Exercise description ->
Give again, exactly as written, each line of the material below starting at the line that contains "إذا كنتِ تبحثين" and ending at the line that contains "الاذواق والديكورات، إليك". Both ends count, and no other line does.

Material for this exercise ->
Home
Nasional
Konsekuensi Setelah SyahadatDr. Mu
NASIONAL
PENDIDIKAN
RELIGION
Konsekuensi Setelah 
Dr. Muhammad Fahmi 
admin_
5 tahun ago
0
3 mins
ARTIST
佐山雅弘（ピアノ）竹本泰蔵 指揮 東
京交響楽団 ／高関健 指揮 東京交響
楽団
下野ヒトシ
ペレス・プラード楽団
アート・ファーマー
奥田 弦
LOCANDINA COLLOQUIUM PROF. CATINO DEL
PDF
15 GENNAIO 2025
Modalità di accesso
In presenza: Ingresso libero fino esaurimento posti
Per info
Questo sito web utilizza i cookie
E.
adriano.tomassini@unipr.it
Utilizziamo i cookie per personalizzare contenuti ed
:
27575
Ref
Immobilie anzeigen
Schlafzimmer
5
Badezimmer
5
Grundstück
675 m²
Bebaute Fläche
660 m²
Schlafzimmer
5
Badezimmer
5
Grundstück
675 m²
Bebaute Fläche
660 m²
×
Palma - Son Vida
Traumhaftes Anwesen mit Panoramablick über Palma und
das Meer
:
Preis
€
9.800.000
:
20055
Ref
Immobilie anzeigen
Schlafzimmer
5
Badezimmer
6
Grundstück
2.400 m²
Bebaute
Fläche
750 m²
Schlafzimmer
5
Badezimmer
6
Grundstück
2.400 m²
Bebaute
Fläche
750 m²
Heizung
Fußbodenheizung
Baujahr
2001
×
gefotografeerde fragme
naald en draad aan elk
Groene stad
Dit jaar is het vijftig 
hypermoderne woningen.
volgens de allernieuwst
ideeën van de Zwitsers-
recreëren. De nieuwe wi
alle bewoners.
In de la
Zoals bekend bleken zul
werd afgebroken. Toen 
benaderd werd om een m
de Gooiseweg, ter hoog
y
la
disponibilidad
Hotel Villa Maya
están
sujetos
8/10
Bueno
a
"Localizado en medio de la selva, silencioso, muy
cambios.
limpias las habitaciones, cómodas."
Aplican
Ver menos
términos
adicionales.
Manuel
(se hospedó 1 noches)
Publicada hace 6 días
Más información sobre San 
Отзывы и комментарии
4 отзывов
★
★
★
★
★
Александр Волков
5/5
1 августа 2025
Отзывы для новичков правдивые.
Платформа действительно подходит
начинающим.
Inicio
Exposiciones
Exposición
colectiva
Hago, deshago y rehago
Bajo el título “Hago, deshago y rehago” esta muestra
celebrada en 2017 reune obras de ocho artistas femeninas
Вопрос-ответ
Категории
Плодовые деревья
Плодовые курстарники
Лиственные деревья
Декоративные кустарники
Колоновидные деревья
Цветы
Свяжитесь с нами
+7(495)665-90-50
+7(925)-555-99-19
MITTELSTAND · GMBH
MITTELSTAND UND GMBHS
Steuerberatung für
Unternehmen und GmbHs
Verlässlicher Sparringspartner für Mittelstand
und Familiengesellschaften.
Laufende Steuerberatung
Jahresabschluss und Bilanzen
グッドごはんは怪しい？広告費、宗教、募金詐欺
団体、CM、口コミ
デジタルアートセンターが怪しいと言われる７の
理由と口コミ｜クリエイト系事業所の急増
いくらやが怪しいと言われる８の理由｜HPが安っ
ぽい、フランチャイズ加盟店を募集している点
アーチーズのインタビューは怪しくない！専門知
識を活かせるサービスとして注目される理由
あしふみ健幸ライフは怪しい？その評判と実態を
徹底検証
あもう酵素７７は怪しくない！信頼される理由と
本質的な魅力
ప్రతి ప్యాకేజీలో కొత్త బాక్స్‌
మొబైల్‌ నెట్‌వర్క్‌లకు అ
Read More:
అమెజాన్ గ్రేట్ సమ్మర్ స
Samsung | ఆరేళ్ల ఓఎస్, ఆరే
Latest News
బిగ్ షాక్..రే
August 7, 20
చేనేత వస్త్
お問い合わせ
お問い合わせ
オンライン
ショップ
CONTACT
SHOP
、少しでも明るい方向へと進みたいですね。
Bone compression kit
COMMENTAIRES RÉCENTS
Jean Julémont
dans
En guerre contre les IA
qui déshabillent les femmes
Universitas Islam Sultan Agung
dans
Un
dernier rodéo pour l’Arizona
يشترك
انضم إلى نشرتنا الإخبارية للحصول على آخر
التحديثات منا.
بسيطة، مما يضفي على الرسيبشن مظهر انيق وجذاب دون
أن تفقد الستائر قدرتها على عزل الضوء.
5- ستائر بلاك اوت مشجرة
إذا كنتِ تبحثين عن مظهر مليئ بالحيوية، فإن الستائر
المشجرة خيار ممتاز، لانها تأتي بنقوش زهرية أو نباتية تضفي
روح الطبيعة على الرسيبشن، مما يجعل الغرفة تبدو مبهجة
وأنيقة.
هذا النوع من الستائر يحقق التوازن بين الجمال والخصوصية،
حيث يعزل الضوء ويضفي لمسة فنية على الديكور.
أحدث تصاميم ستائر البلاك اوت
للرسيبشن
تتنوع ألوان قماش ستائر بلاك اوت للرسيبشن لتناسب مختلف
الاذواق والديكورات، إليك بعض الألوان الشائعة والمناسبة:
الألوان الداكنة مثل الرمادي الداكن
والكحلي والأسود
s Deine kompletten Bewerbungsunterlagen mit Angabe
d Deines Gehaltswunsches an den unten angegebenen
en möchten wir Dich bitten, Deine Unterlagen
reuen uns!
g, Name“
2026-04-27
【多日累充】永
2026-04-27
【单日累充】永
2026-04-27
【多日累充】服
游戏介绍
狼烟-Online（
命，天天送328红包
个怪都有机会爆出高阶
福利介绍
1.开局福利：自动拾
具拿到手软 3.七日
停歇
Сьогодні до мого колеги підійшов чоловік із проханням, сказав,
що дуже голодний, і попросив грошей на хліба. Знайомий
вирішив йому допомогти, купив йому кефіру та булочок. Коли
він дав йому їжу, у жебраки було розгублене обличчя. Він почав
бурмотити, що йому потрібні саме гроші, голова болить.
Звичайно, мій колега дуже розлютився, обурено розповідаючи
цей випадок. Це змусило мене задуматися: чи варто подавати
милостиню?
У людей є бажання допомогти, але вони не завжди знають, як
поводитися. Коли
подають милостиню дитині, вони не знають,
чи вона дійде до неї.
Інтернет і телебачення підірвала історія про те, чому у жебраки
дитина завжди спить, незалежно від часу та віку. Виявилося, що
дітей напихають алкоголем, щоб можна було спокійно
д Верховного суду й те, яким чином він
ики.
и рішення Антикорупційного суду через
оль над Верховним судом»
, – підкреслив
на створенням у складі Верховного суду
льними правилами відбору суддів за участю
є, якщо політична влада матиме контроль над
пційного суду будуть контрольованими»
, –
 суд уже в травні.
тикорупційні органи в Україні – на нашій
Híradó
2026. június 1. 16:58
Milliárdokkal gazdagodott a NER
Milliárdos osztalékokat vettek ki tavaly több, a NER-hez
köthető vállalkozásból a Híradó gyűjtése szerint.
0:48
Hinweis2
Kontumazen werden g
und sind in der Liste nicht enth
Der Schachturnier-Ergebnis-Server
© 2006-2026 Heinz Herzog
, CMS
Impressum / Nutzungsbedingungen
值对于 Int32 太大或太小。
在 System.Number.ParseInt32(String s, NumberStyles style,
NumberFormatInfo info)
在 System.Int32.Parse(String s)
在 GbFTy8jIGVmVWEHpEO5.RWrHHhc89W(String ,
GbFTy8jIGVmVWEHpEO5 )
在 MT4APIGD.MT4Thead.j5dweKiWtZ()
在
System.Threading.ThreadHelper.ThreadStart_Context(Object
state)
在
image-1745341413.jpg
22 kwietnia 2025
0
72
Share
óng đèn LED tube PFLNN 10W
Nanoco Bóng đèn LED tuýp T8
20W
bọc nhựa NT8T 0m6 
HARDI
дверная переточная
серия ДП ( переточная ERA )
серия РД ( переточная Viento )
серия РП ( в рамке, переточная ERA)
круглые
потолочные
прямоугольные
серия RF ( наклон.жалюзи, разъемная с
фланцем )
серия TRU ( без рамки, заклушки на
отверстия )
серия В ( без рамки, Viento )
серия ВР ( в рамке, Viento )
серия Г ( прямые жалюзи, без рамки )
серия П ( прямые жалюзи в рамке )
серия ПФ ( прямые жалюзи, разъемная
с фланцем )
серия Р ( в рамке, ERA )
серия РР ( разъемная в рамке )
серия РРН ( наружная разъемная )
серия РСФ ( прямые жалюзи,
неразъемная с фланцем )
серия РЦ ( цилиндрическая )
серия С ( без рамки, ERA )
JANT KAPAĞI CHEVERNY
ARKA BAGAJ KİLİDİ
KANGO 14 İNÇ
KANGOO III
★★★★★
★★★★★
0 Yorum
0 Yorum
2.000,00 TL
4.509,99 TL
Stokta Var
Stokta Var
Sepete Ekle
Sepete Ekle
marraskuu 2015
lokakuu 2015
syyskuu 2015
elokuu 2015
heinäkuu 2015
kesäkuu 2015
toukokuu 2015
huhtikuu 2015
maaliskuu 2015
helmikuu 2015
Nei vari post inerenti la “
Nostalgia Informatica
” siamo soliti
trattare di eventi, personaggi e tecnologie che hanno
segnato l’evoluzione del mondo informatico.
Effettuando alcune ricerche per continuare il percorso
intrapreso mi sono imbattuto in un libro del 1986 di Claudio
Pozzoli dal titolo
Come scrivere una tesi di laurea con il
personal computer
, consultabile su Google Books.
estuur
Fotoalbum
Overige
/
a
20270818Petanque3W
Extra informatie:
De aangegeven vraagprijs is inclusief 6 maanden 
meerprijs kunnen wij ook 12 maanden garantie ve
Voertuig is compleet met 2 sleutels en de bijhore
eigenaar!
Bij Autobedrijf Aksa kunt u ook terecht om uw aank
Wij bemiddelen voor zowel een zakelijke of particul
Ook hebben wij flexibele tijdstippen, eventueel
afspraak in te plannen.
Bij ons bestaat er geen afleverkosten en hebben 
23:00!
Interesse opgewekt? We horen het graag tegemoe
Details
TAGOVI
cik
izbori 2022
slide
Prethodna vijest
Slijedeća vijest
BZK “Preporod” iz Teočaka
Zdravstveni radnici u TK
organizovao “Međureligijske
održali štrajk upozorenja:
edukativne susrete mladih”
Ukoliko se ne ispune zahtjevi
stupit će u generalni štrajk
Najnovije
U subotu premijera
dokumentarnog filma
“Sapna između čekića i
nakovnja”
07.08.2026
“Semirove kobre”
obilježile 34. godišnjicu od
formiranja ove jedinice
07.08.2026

Completed exercise ->
إذا كنتِ تبحثين عن مظهر مليئ بالحيوية، فإن الستائر
المشجرة خيار ممتاز، لانها تأتي بنقوش زهرية أو نباتية تضفي
روح الطبيعة على الرسيبشن، مما يجعل الغرفة تبدو مبهجة
وأنيقة.
هذا النوع من الستائر يحقق التوازن بين الجمال والخصوصية،
حيث يعزل الضوء ويضفي لمسة فنية على الديكور.
أحدث تصاميم ستائر البلاك اوت
للرسيبشن
تتنوع ألوان قماش ستائر بلاك اوت للرسيبشن لتناسب مختلف
الاذواق والديكورات، إليك بعض الألوان الشائعة والمناسبة:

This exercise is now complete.